Try it
Copy the lines below exactly, starting at the one with "Startup Magazin" and ending at the one with "halott táj? A", and leave out any picture.

[Dataset entries]
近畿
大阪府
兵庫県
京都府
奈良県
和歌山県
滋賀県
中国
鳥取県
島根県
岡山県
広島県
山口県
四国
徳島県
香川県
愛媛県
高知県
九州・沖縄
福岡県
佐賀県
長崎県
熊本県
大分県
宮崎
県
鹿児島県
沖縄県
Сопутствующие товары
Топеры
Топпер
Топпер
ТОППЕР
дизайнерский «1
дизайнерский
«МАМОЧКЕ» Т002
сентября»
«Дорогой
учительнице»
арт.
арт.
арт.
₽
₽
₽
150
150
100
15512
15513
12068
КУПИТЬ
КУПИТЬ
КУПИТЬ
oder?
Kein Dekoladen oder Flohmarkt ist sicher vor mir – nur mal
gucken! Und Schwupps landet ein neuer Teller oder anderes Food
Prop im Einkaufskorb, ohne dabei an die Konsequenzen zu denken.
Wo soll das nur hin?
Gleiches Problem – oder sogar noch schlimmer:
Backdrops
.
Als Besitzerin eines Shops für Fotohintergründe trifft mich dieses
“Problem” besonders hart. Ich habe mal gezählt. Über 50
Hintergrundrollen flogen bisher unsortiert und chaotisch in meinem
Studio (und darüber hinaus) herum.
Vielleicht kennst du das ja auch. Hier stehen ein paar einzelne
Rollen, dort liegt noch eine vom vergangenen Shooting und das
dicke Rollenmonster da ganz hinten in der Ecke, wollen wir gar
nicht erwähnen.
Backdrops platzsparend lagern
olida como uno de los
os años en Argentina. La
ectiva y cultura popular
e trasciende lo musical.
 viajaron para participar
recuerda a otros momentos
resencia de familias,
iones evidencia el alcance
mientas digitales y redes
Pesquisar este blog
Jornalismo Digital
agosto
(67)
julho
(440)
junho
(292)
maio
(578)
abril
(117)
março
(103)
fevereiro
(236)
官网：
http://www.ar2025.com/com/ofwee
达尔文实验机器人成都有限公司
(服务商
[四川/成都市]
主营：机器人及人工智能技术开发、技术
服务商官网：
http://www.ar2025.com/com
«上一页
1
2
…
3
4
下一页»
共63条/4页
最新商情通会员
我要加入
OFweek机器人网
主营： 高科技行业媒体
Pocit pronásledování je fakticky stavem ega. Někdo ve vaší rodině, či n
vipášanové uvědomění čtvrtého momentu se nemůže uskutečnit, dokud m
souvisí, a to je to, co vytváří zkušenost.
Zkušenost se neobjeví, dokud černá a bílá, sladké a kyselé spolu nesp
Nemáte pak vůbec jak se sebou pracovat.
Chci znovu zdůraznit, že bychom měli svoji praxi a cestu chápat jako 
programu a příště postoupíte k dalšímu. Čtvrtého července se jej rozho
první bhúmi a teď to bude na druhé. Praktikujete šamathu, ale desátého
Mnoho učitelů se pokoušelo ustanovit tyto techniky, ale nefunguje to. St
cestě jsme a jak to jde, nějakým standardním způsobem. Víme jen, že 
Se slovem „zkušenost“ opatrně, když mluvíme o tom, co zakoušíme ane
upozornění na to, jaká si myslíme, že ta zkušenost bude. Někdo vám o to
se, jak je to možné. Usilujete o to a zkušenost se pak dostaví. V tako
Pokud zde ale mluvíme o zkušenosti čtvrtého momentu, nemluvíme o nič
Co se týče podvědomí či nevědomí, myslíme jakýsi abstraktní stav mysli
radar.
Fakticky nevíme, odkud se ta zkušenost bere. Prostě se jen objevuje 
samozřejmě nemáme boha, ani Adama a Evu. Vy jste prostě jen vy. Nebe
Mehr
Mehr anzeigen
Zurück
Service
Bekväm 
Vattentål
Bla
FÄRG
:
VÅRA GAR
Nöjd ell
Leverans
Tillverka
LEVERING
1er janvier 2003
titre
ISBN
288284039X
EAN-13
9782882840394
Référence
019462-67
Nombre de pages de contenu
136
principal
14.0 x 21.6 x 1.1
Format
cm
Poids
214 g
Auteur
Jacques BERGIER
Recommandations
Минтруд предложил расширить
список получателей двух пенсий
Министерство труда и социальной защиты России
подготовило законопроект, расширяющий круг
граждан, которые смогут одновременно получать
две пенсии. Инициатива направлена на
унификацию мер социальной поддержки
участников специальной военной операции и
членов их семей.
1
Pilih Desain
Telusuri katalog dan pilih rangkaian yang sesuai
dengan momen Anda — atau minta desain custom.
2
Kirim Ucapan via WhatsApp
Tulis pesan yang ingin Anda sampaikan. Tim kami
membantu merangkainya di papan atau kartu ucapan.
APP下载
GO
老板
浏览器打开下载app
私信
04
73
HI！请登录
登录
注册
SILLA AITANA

* * *

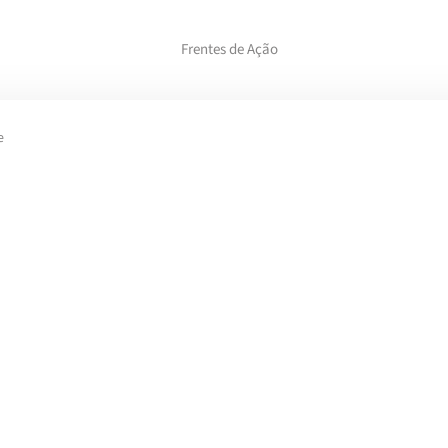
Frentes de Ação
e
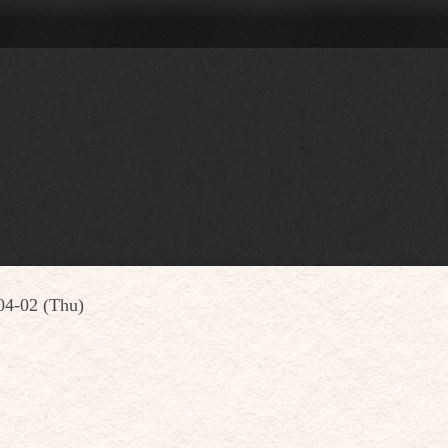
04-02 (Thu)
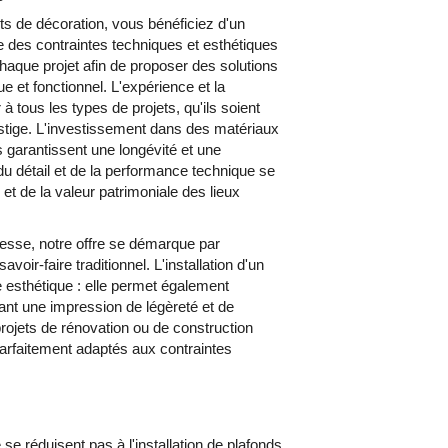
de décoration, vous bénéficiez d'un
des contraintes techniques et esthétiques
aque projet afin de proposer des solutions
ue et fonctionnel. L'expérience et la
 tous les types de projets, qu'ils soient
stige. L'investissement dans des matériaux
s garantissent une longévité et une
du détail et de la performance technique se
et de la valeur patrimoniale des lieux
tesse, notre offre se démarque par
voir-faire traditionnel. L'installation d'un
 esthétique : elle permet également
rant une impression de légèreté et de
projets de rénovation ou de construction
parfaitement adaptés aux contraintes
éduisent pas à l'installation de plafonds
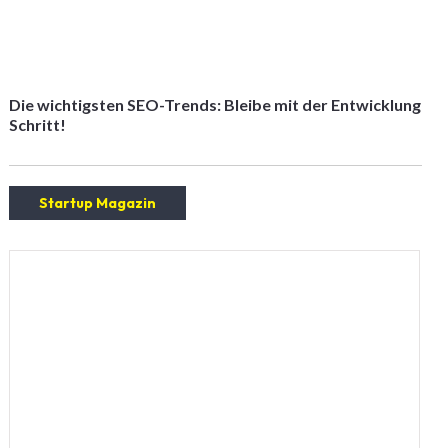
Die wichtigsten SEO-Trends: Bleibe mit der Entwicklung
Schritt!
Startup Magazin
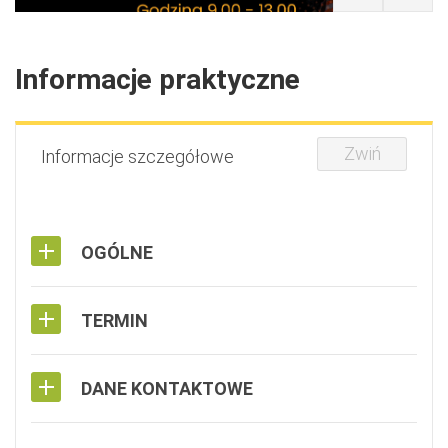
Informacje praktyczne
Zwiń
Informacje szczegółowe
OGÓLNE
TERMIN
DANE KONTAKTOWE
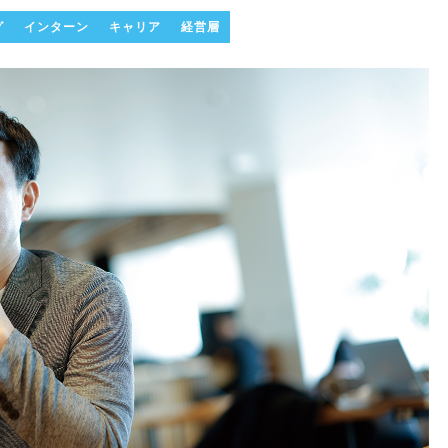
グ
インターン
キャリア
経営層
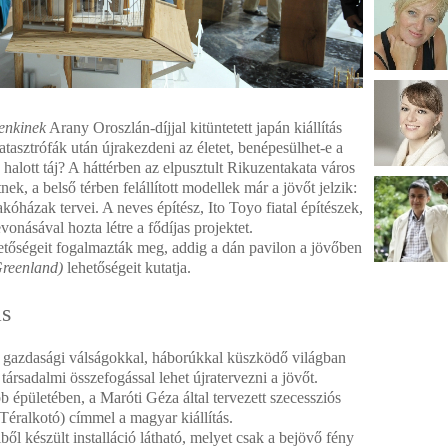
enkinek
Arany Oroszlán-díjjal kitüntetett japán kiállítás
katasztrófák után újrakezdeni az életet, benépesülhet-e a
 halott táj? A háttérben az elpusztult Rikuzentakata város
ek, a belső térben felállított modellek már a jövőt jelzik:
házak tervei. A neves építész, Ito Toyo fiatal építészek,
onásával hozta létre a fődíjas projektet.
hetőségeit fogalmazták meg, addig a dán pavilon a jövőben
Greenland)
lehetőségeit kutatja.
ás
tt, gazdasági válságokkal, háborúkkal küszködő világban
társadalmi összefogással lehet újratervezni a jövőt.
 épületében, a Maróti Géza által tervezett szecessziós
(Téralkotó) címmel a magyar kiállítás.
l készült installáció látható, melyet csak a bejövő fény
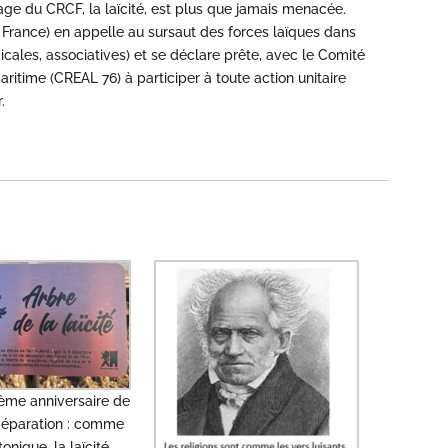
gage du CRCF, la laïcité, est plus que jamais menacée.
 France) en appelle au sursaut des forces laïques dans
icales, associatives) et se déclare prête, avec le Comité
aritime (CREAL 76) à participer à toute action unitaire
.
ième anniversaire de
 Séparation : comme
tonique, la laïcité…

--

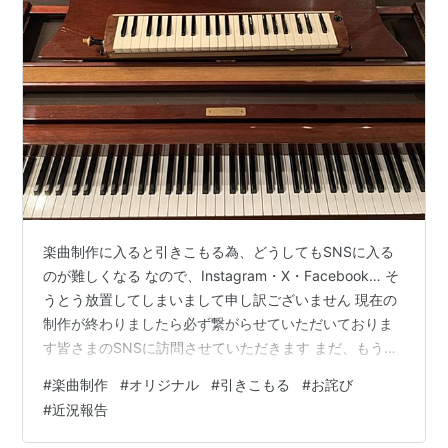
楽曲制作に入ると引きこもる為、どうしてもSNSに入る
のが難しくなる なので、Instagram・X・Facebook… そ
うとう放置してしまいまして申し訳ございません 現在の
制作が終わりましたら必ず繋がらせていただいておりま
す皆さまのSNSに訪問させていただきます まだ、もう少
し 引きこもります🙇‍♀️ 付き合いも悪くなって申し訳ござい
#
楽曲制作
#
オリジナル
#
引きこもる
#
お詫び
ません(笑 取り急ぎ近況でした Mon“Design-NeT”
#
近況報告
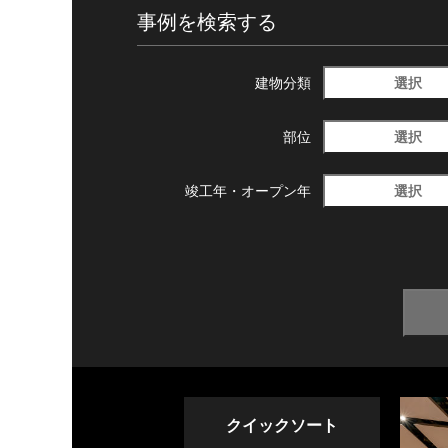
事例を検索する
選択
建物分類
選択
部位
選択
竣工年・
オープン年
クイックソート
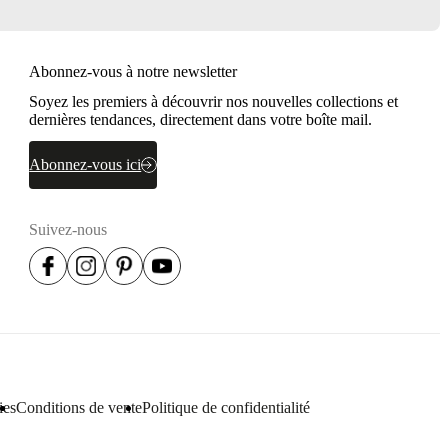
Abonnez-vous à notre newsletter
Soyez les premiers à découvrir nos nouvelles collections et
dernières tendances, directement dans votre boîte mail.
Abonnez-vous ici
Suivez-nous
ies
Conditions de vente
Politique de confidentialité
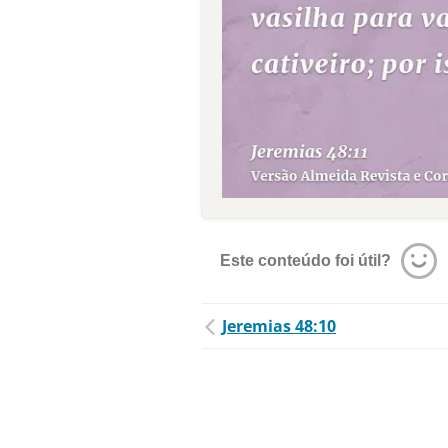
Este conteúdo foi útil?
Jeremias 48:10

Result of the exercise
Startup Magazin
Informacje praktyczne
Zwiń
Informacje szczegółowe
OGÓLNE
TERMIN
DANE KONTAKTOWE
グ
インターン
キャリア
経営層
enkinek
Arany Oroszlán-díjjal kitüntetett japán kiállítás
katasztrófák után újrakezdeni az életet, benépesülhet-e a
 halott táj? A háttérben az elpusztult Rikuzentakata város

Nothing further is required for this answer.